> WHAT THE EXERCISE ASKS
Report each line of the records where "used" occurs.
[DATA EXTRACTS Boundary: Start]
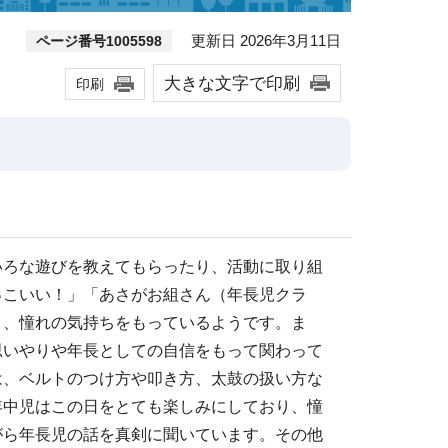
更新日 2026年3月11日
ページ番号1005598
大きな文字で印刷
印刷
いろな遊びを教えてもらったり、活動に取り組
っこいい！」「あさがお組さん（年長児クラ
と、憧れの気持ちをもっているようです。ま
思いやりや年長としての自信をもって関わって
は、ベルトのつけ方や叩き方、太鼓の扱い方な
年中児はこの日をとても楽しみにしており、憧
がら年長児の話を真剣に聞いています。その他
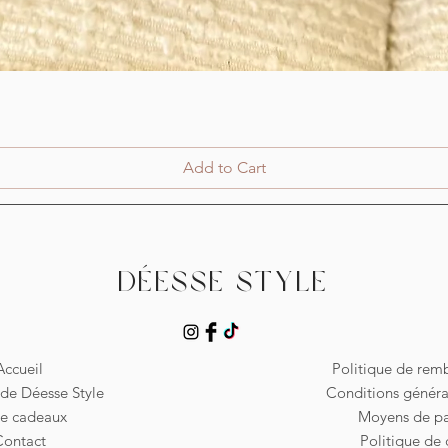
Quick View
Add to Cart
Déesse Style
Accueil
Politique de re
de Déesse Style
Conditions généra
te cadeaux
Moyens de p
Contact
Politique de 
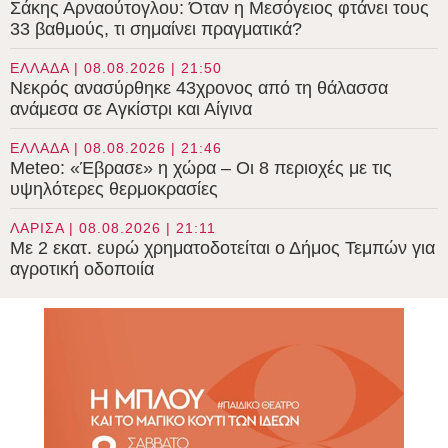
Σάκης Αρναούτογλου: Όταν η Μεσόγειος φτάνει τους
33 βαθμούς, τι σημαίνει πραγματικά?
ΕΛΛΑΔΑ | 08.08.2026 | 21:50
Νεκρός ανασύρθηκε 43χρονος από τη θάλασσα
ανάμεσα σε Αγκίστρι και Αίγινα
ΕΛΛΑΔΑ | 08.08.2026 | 21:46
Meteo: «Έβρασε» η χώρα – Οι 8 περιοχές με τις
υψηλότερες θερμοκρασίες
ΛΑΡΙΣΑ | 08.08.2026 | 21:11
Με 2 εκατ. ευρώ χρηματοδοτείται ο Δήμος Τεμπών για
αγροτική οδοποιία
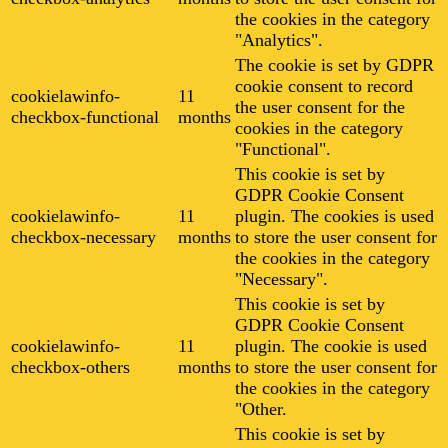
the cookies in the category
"Analytics".
The cookie is set by GDPR
cookie consent to record
cookielawinfo-
11
the user consent for the
checkbox-functional
months
cookies in the category
"Functional".
This cookie is set by
GDPR Cookie Consent
cookielawinfo-
11
plugin. The cookies is used
checkbox-necessary
months
to store the user consent for
the cookies in the category
"Necessary".
This cookie is set by
GDPR Cookie Consent
cookielawinfo-
11
plugin. The cookie is used
checkbox-others
months
to store the user consent for
the cookies in the category
"Other.
This cookie is set by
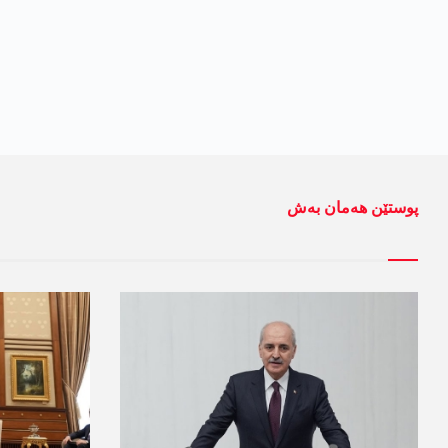
پوستێن ھەمان بەش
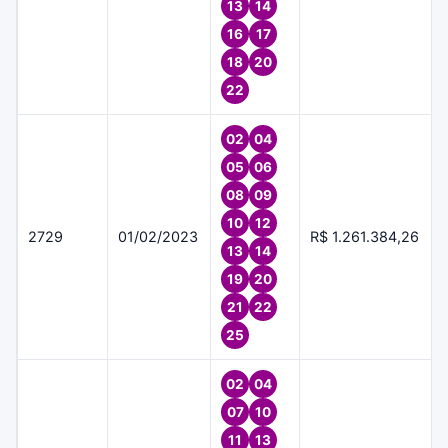
13
14
16
17
18
20
22
02
04
05
06
08
09
10
12
2729
01/02/2023
R$ 1.261.384,26
13
14
19
20
21
22
25
02
04
07
10
11
13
[DATA EXTRACTS Boundary: End]
> OUTPUT OF THE EXERCISE
plugin. The cookies is used
plugin. The cookie is used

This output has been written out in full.